Washington State Gets $8.1M to Repair Stevens Pass Highway After Winter Storm
A December atmospheric river tore through 12 miles of US Route 2, one of only three highways crossing the Cascades, cutting off a vital link between western and eastern Washington.
A punishing December storm has left 12 miles of US Route 2 near Stevens Pass, one of Washington's few lifeline corridors across the Cascade Range, badly damaged, and the state is now moving to fix it with $8.1 million in federal emergency funds.
The December 2025 atmospheric river, a powerful corridor of Pacific moisture that slammed the region with intense rainfall, carved washouts, collapsed embankments, and tore out guardrails along the stretch of US 2 between milepost 58.0 and 70.1, approaching and crossing the 4,061-foot pass. Washington state (WSDOT) received the federal Surface Transportation Block Grant award on April 15, roughly four months after the storm hit.
The stakes along this corridor are unusually high. US Route 2 over Stevens Pass is one of only three major east-west highways crossing the Cascades in Washington, alongside I-90 over Snoqualmie Pass and US 12 over White Pass. When any one closes, freight, commuters, and residents in communities like Leavenworth and Skykomish face detours of hours. Stevens Pass is also a major ski and recreation destination, meaning closures ripple through local economies on both sides of the mountains.
Atmospheric rivers have become Washington's most destructive weather pattern. The November 2021 event alone caused over $1 billion in damage statewide, washing out sections of Interstate 5 and isolating communities in Whatcom and Skagit counties. The federal government has poured billions into emergency highway repairs nationwide as these storms intensify, with FHWA emergency relief costs roughly doubling over the past two decades. A 2023 DOT report projected that climate-related transportation damage could run $24 to $75 billion annually by mid-century.
The pattern of flood-driven highway damage isn't unique to Washington. Similar storms have repeatedly closed California's Highway 1 and damaged coastal routes in Oregon. In Connecticut, a 2024 flood left drivers on a temporary steel span for months before a permanent bridge replacement was funded.

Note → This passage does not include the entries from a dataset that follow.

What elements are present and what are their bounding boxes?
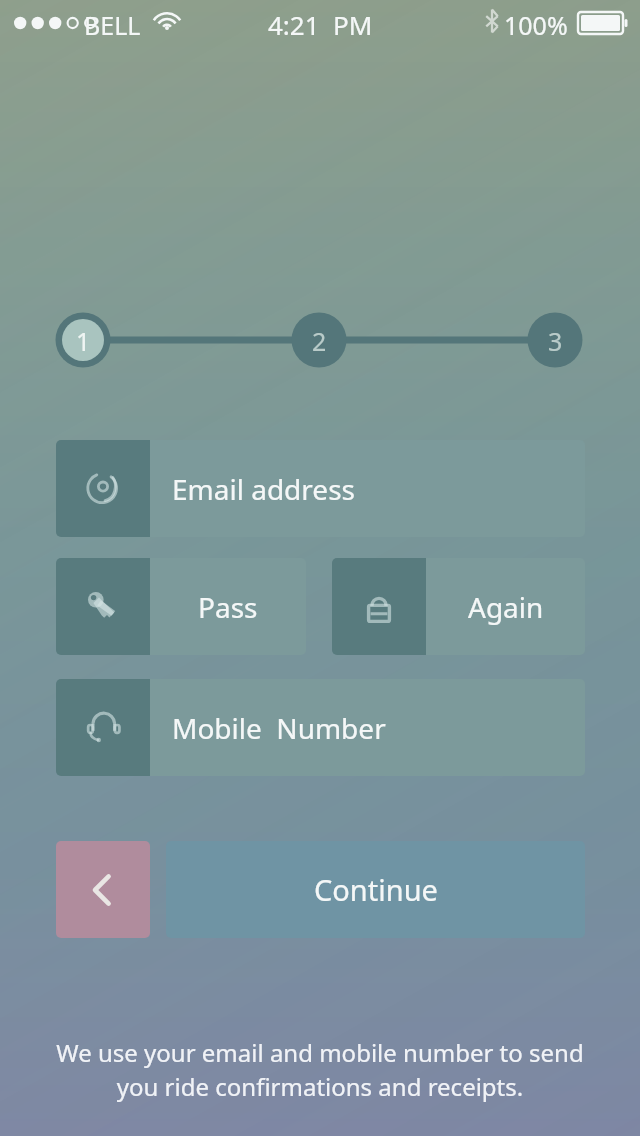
staticText: We use your email and mobile number to s… — [46, 1036, 594, 1103]
staticText: BELL — [84, 8, 141, 42]
staticText: Again — [468, 588, 544, 626]
button[interactable]: Back — [56, 841, 150, 938]
button[interactable]: Step 3 — [528, 313, 583, 368]
staticText: 100% — [504, 8, 568, 42]
staticText: Pass — [198, 588, 258, 626]
button[interactable]: Password — [56, 558, 306, 655]
staticText: 4:21 PM — [268, 7, 373, 42]
button[interactable]: Repeat password — [332, 558, 585, 655]
staticText: 2 — [312, 324, 327, 358]
button[interactable]: Continue — [166, 841, 585, 938]
button[interactable]: Step 2 — [292, 313, 347, 368]
staticText: Email address — [172, 470, 355, 508]
staticText: 1 — [76, 324, 91, 358]
button[interactable]: Step 1 — [56, 313, 111, 368]
staticText: Continue — [314, 870, 438, 909]
button[interactable]: Mobile number — [56, 679, 585, 776]
button[interactable]: Email address — [56, 440, 585, 537]
staticText: Mobile Number — [172, 709, 386, 747]
staticText: 3 — [548, 324, 563, 358]
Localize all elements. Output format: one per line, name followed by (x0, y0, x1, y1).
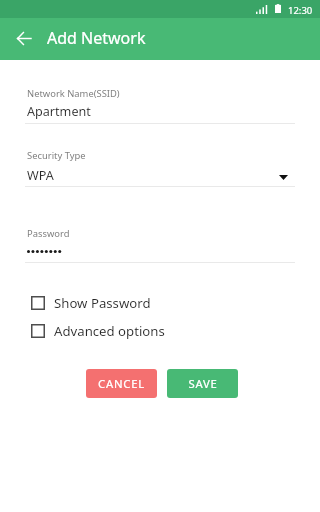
staticText: Show Password (54, 294, 151, 312)
staticText: Security Type (27, 149, 86, 162)
button[interactable]: Show Password (25, 293, 225, 313)
staticText: CANCEL (98, 376, 145, 391)
staticText: Add Network (47, 27, 146, 49)
staticText: Network Name(SSID) (27, 87, 120, 100)
button[interactable]: Back (13, 27, 35, 49)
staticText: 12:30 (288, 4, 313, 17)
button[interactable]: CANCEL (86, 369, 157, 398)
button[interactable] (25, 243, 295, 263)
staticText: WPA (27, 167, 54, 184)
staticText: Apartment (27, 103, 91, 120)
staticText: SAVE (188, 376, 218, 391)
button[interactable]: Advanced options (25, 321, 225, 341)
button[interactable]: WPA (25, 165, 295, 187)
button[interactable]: Apartment (25, 101, 295, 124)
staticText: Advanced options (54, 322, 165, 340)
staticText: Password (27, 227, 70, 240)
button[interactable]: SAVE (167, 369, 238, 398)
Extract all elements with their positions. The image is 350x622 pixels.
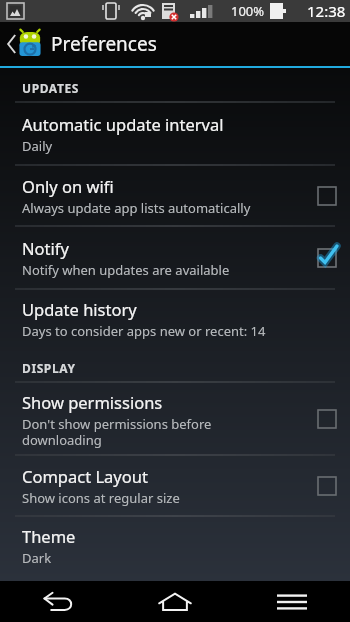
staticText: Don't show permissions before downloadin…	[22, 415, 212, 448]
button[interactable]: Only on wifi	[0, 166, 350, 226]
staticText: Days to consider apps new or recent: 14	[22, 322, 266, 340]
staticText: Update history	[22, 298, 137, 320]
button[interactable]: Show permissions	[304, 383, 350, 455]
staticText: Preferences	[51, 31, 157, 57]
button[interactable]: Only on wifi	[304, 166, 350, 226]
button[interactable]: Up	[0, 22, 350, 66]
button[interactable]: Show permissions	[0, 383, 350, 455]
staticText: Always update app lists automatically	[22, 199, 251, 217]
staticText: 12:38	[307, 1, 346, 21]
button[interactable]: Menu	[233, 581, 350, 622]
button[interactable]: Notify	[0, 227, 350, 289]
staticText: DISPLAY	[22, 360, 76, 376]
staticText: Show permissions	[22, 391, 163, 413]
staticText: Notify when updates are available	[22, 261, 230, 279]
button[interactable]: Automatic update interval	[0, 103, 350, 165]
staticText: Only on wifi	[22, 175, 114, 197]
staticText: UPDATES	[22, 80, 79, 96]
button[interactable]: Notify	[304, 227, 350, 289]
button[interactable]: Theme	[0, 517, 350, 575]
staticText: Notify	[22, 237, 69, 259]
staticText: Automatic update interval	[22, 113, 224, 135]
staticText: Theme	[22, 525, 76, 547]
button[interactable]: Back	[0, 581, 116, 622]
staticText: Dark	[22, 549, 52, 567]
staticText: 100%	[231, 2, 265, 20]
other: Up	[3, 29, 17, 59]
button[interactable]: Compact Layout	[0, 456, 350, 516]
staticText: Daily	[22, 137, 53, 155]
staticText: Show icons at regular size	[22, 489, 180, 507]
button[interactable]: Compact Layout	[304, 456, 350, 516]
button[interactable]: Home	[116, 581, 233, 622]
button[interactable]: Update history	[0, 290, 350, 348]
staticText: Compact Layout	[22, 465, 148, 487]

Repairs on the Stevens Pass segment will include rebuilding the roadway surface, reconstructing failed embankments, replacing guardrails, clearing debris, and restriping. WSDOT has not yet announced a construction timeline, but under federal emergency relief provisions, the full cost is typically covered by federal dollars for the first 180 days of emergency work, limiting the burden on a state that already faces significant pressure funding its mountain-pass infrastructure.